Let $F$ be a GPT model and $G$ be a classifier for linear or non-linear probing. The proposed intervention modifies the activation of the GPT to change the classifier output to the different class. In Othello, let $x_t$ be the hidden representation at $t$-th token and $B$ is the current board state with $[x_1, \cdots, x_t]$. We have a desired board state $B’$ whose activation space are already known with classifier $G$. Then, we change the $x$ to the direction of the opponent label by gradient descent

\[\begin{equation} x' \leftarrow x - \alpha \frac{\partial \mathcal{L}_{CE}(G(x), B')}{\partial x} \end{equation}\]

There are additional details about the intervention.

The hidden representation is a key-vector
The intervened token is in the last time step of $L \times T$ block.
When the middle layer is intervened, all the upper layers are changed while the layer below unchanged.

What happens when middle layer is intervened:
Let’s assume that we have 8 layers and 5-th layer is intervened with Equation (1).
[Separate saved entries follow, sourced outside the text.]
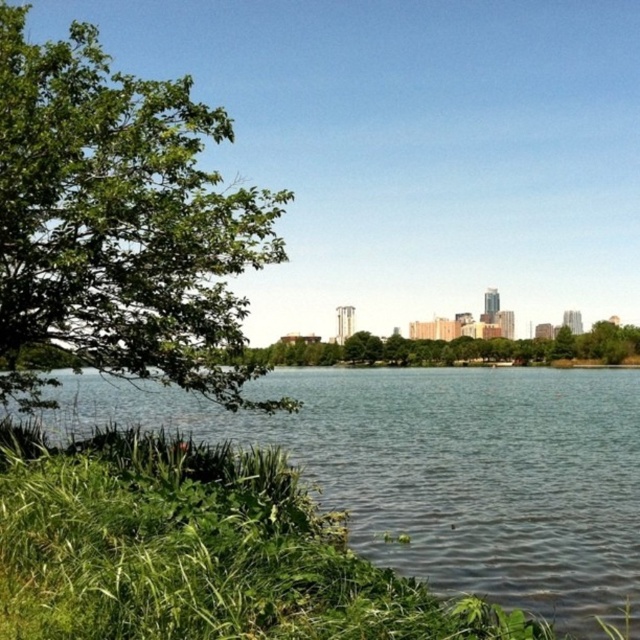 You are an environmental scientist assessing the health of this lakeside area. You notice the green liquid water at lower left and the green leafy tree at left. Which of these two elements has a greater width in the scene?

The green liquid water at lower left has a greater width than the green leafy tree at left according to the description. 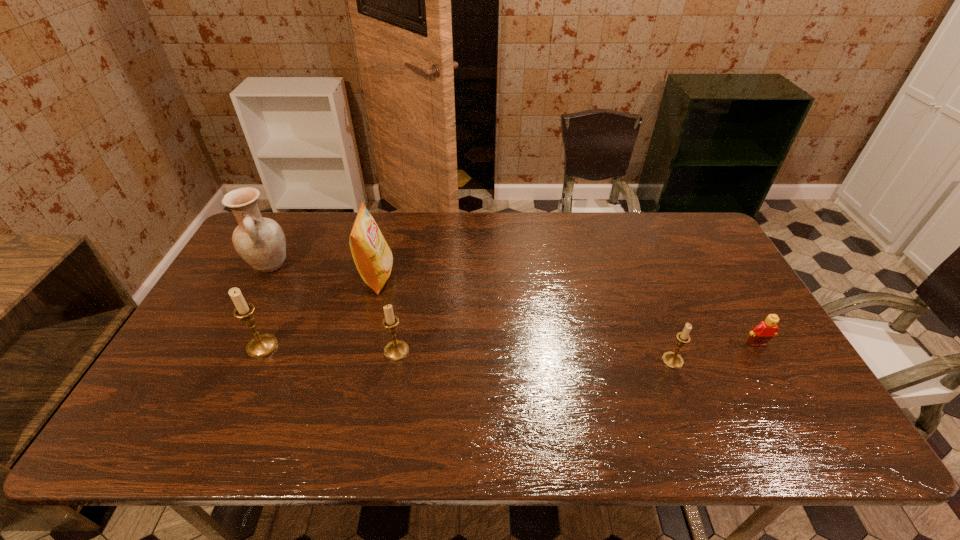 Identify the location of the tallest candle holder. coord(260,346).

The image size is (960, 540). In order to click on the second candle holder from left to right in this screenshot , I will do `click(396, 350)`.

Find the location of a particular element. The image size is (960, 540). the third object from right to left is located at coordinates (396, 350).

Locate an element on the screen. This screenshot has width=960, height=540. the shortest candle holder is located at coordinates (671, 359).

I want to click on the second shortest object, so click(671, 359).

Where is `crisp (potato chip)`? The image size is (960, 540). crisp (potato chip) is located at coordinates pos(373,258).

Where is `pottery`? The width and height of the screenshot is (960, 540). pottery is located at coordinates (260, 241).

You are a GUI agent. You are given a task and a screenshot of the screen. Output one action in this format:
    pyautogui.click(x=<x>, y=<y>)
    Task: Click on the Lego
    The image size is (960, 540).
    Given the screenshot: What is the action you would take?
    pyautogui.click(x=765, y=330)

Locate an element on the screen. This screenshot has width=960, height=540. the rightmost object is located at coordinates (765, 330).

Image resolution: width=960 pixels, height=540 pixels. I want to click on blank space located on the back of the leftmost candle holder, so click(300, 262). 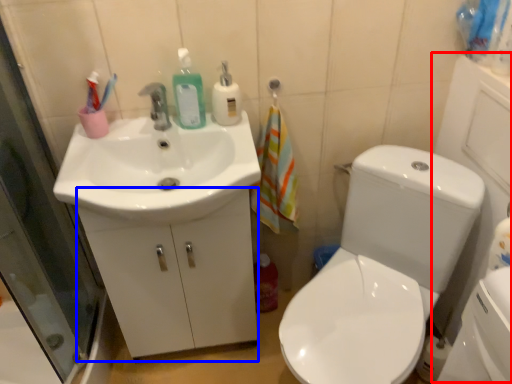 Question: Which object is closer to the camera taking this photo, side (highlighted by a red box) or drawer (highlighted by a blue box)?

Choices:
 (A) side
 (B) drawer

Answer: (A) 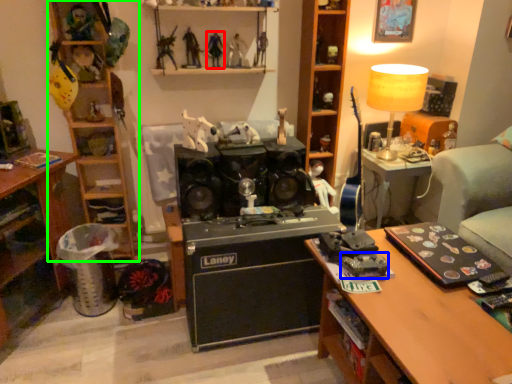 Question: Which object is the farthest from toy (highlighted by a red box)? Choose among these: toy (highlighted by a blue box) or shelf (highlighted by a green box).

Choices:
 (A) toy
 (B) shelf

Answer: (A) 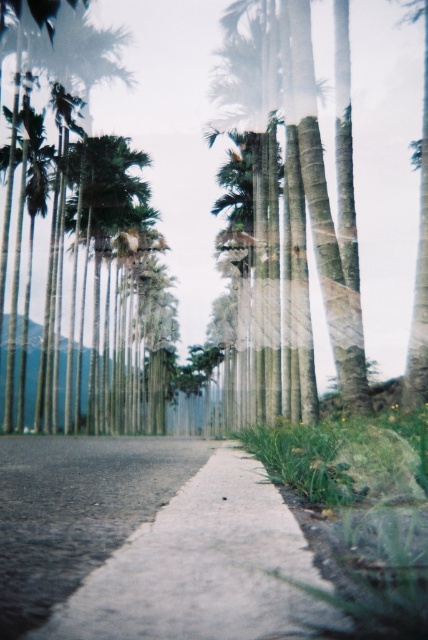 Question: Among these points, which one is nearest to the camera?

Choices:
 (A) (128, 208)
 (B) (65, 438)

Answer: (B)

Question: Is gray concrete pavement at center to the left of green leafy palm tree at center from the viewer's perspective?

Choices:
 (A) yes
 (B) no

Answer: (B)

Question: Is gray concrete pavement at center thinner than green leafy palm tree at center?

Choices:
 (A) yes
 (B) no

Answer: (B)

Question: Which point is farther from the camera taking this photo?

Choices:
 (A) (92, 246)
 (B) (59, 513)

Answer: (A)

Question: Which point is farther to the camera?

Choices:
 (A) green leafy palm tree at center
 (B) gray concrete pavement at center

Answer: (A)

Question: Does gray concrete pavement at center have a lesser width compared to green leafy palm tree at center?

Choices:
 (A) yes
 (B) no

Answer: (B) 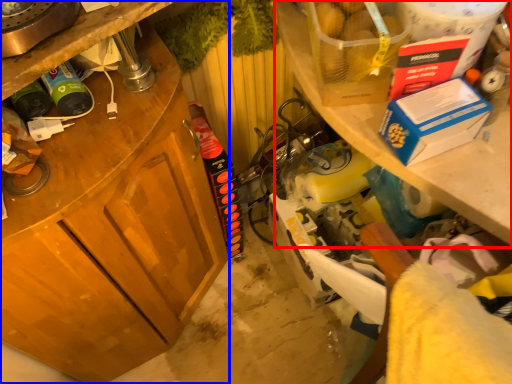 Question: Which object is further to the camera taking this photo, shelf (highlighted by a red box) or cabinetry (highlighted by a blue box)?

Choices:
 (A) shelf
 (B) cabinetry

Answer: (A) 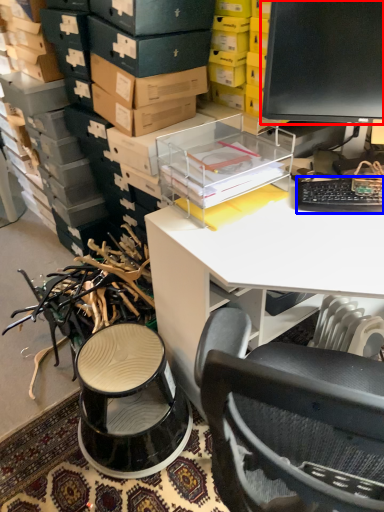 Question: Among these objects, which one is nearest to the camera, computer monitor (highlighted by a red box) or computer keyboard (highlighted by a blue box)?

Choices:
 (A) computer monitor
 (B) computer keyboard

Answer: (A) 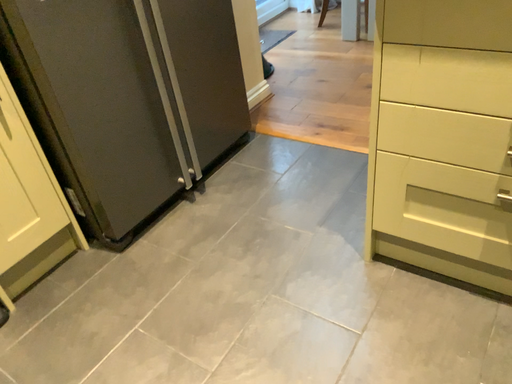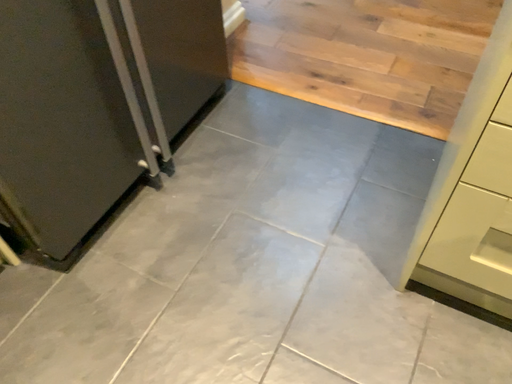 Question: How did the camera likely rotate when shooting the video?

Choices:
 (A) rotated downward
 (B) rotated upward

Answer: (A) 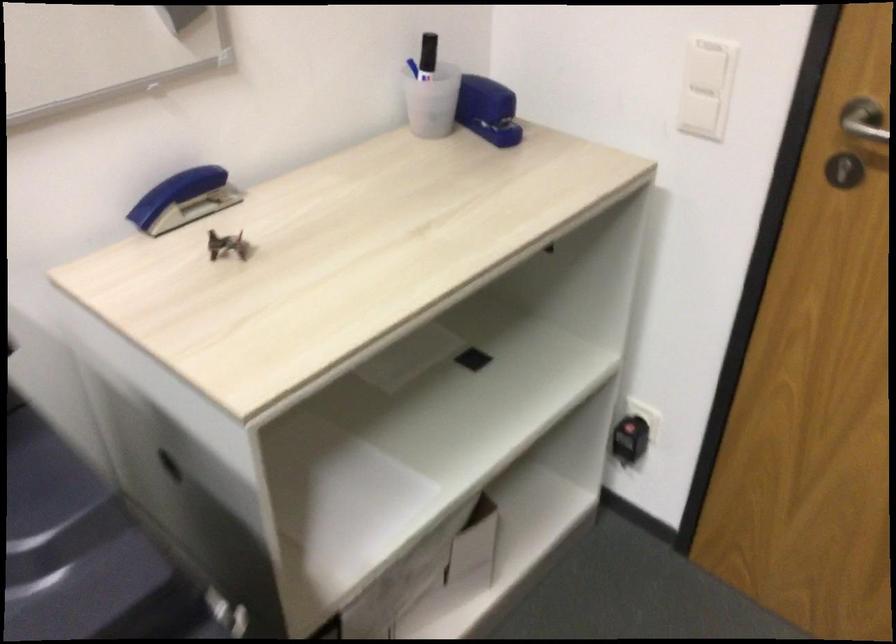 Where would you lift the binder clip? Please return your answer as a coordinate pair (x, y).

(487, 109) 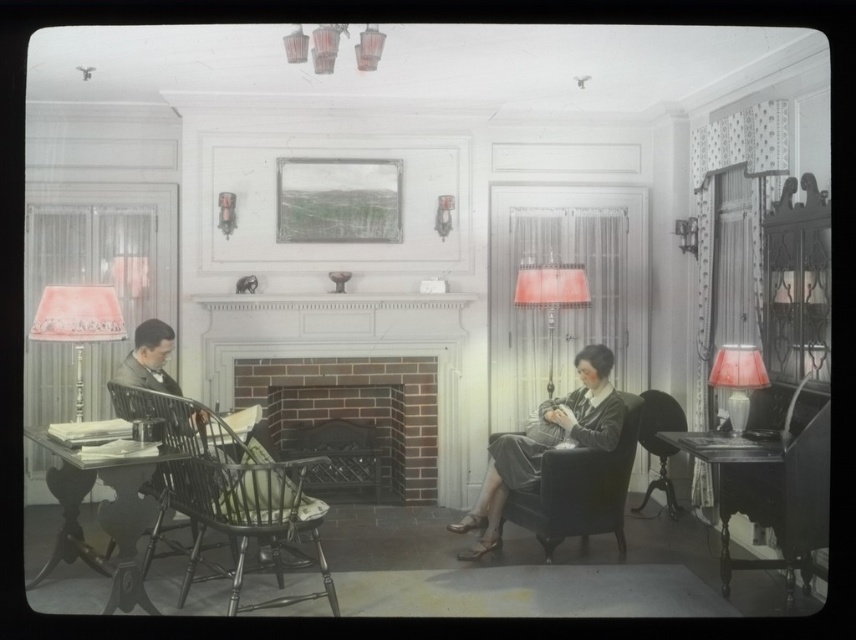 Does brick fireplace at center lie behind dark wood table at right?

Yes.

Describe the element at coordinates (355, 410) in the screenshot. The height and width of the screenshot is (640, 856). I see `brick fireplace at center` at that location.

At what (x,y) coordinates should I click in order to perform the action: click on brick fireplace at center. Please return your answer as a coordinate pair (x, y). Image resolution: width=856 pixels, height=640 pixels. Looking at the image, I should click on (355, 410).

Measure the distance from wooden table at left to matte red lampshade at center right.

wooden table at left is 2.65 meters from matte red lampshade at center right.

Is point (125, 525) positioned after point (519, 276)?

No, (125, 525) is in front of (519, 276).

Locate an element on the screen. wooden table at left is located at coordinates (117, 513).

Does wooden table at left have a lesser width compared to pink velvet lampshade at left?

In fact, wooden table at left might be wider than pink velvet lampshade at left.

Is wooden table at left wider than pink velvet lampshade at left?

Yes.

Is point (116, 547) positioned behind point (58, 340)?

Yes.

Where is `wooden table at left`? wooden table at left is located at coordinates (117, 513). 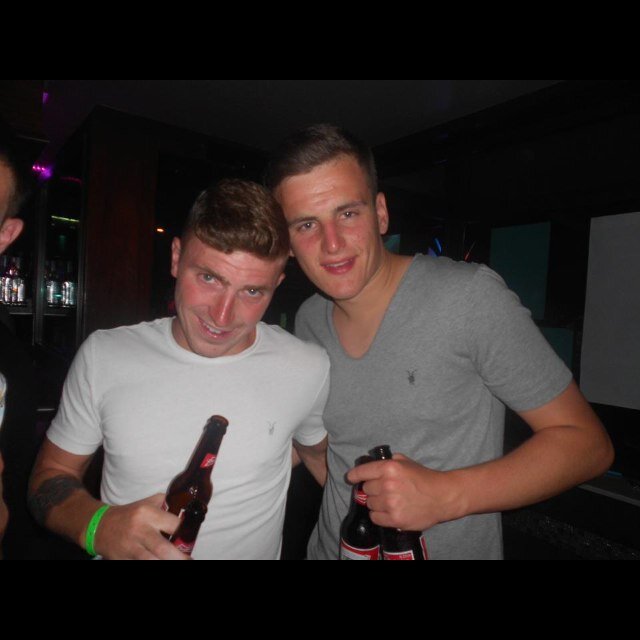 Where is `beer bottles`? beer bottles is located at coordinates (189, 486). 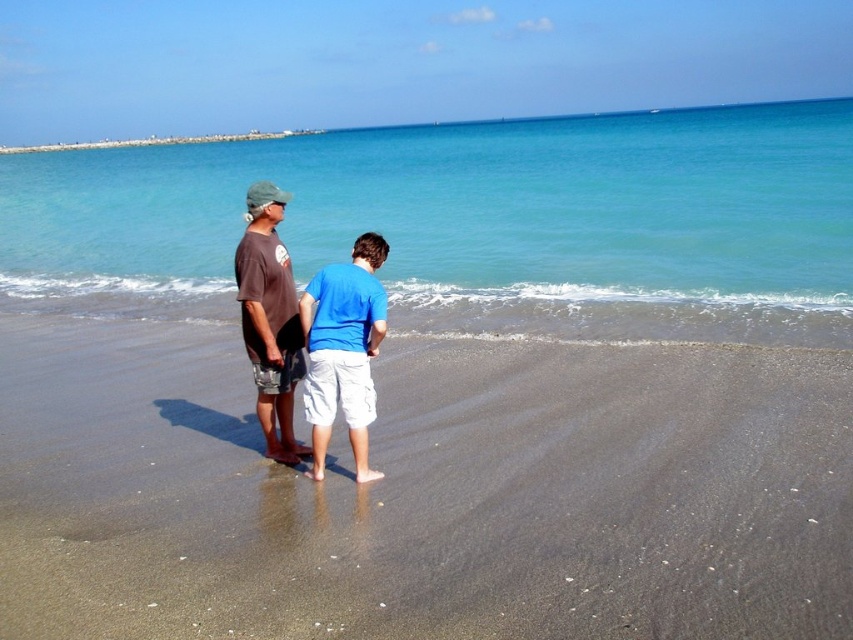 Question: Among these points, which one is nearest to the camera?

Choices:
 (A) (352, 291)
 (B) (155, 368)
 (C) (451, 145)

Answer: (A)

Question: Is blue cotton shirt at center smaller than brown cotton t-shirt at center?

Choices:
 (A) yes
 (B) no

Answer: (A)

Question: Estimate the real-world distances between objects in this image. Which object is farther from the blue cotton shirt at center?

Choices:
 (A) dark brown sand at lower center
 (B) brown cotton t-shirt at center
 (C) clear blue water at center

Answer: (C)

Question: Is blue cotton shirt at center closer to camera compared to brown cotton t-shirt at center?

Choices:
 (A) no
 (B) yes

Answer: (B)

Question: Does clear blue water at center have a smaller size compared to brown cotton t-shirt at center?

Choices:
 (A) yes
 (B) no

Answer: (B)

Question: Based on their relative distances, which object is farther from the dark brown sand at lower center?

Choices:
 (A) clear blue water at center
 (B) blue cotton shirt at center

Answer: (A) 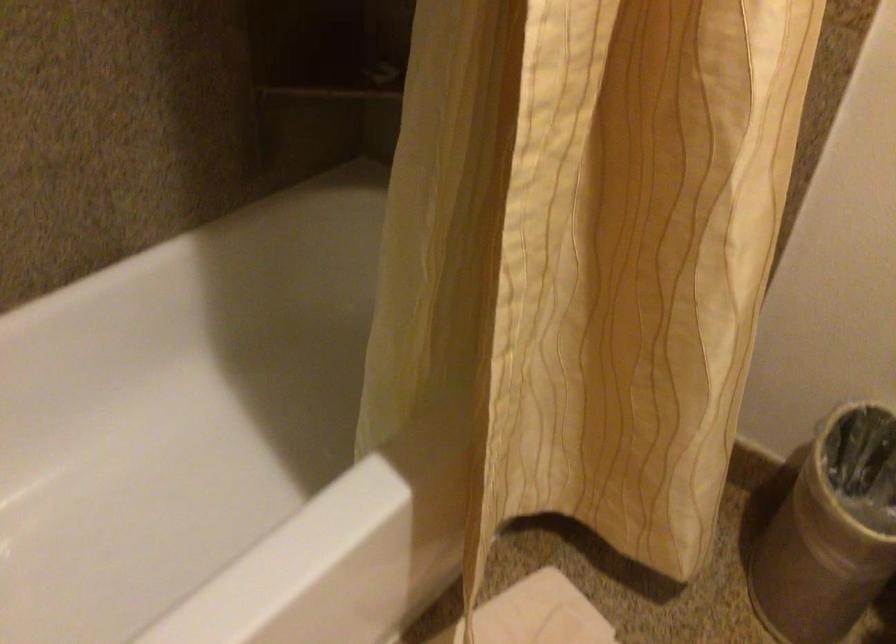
After the activation is changed from $x_t^5$ to $(x^{‘})_t^{5}$ to align a concept to $B’$, the next layer computes $(x^{‘})_t^{6}$ with a transformer block. As the output may not align with the desired concept $B’$, it is further optimized with a classifier in the 6-th layer producing $(x^{“})_t^{6}$. The same procedure is applied to 7-th and 8-th layers.

Latent Saliency Attribution

The goal of LSA is to determine the contribution of previous tokens for the last prediction. That is, how the intervention of activations in the previous token will affect the logits of the current token whether increase or decrease the likelihoods.

$$ \underset{\Rightarrow \text{GPT Tokens}}{\begin{bmatrix} \uparrow & \uparrow & \uparrow & \uparrow & \uparrow & \uparrow & \uparrow & \uparrow & [L] \\ \uparrow & \uparrow & \uparrow & \uparrow & \uparrow & \uparrow & \uparrow & \uparrow & \uparrow \\ \uparrow & \uparrow & \uparrow & \uparrow & \uparrow & \textcolor{blue}{[x_s \rightarrow x_s']} & \uparrow & \uparrow & \uparrow \\ \uparrow & \uparrow & \uparrow & \uparrow & \uparrow & \uparrow & \uparrow & \uparrow & \uparrow \\ \uparrow & \uparrow & \uparrow & \uparrow & \uparrow & \uparrow & \uparrow & \uparrow & \uparrow \end{bmatrix}} $$

Description. LSA change the activation state $x_s$ of token $s$ to $x_s'$ by intervention and check the prediction of tokens from $L$, that is, $p_s$. The attribution is calculated by $p_o - p_s$ where $p_0$ is the prediction of $L$ without any intervention.

Interpret the sign of $p_0 - p_s$ :

(➕) Positive : As the probability decreased, the token was important for the prediction.
(➖) Negative : As the probability increased, the token was not important for the prediction. (Note that the intervention changes the state of a tile to other class.)

Figure. © Image from the [paper]. The bold solid square is the current prediction and the previous tokens are evaluated with LSA.

OthelloScope

1️⃣ How does a neuron affects logits over 60 tokens?
2️⃣ How do positions activate a neuron?
3️⃣ How can a neuron be used to separate a concept?

Figure. (left and middle) 3️⃣ How can a neuron be used to separate a concept (left: my piece vs opponent, middle: black or not) (right) 1️⃣ logit lens for 60 tokens of neuron 79 in layer 6. © Image from [link]. See [OthelloScope].

The Geometriy of Probes

Points : weights of the linear probing
Edges: if the tokens are neighboring.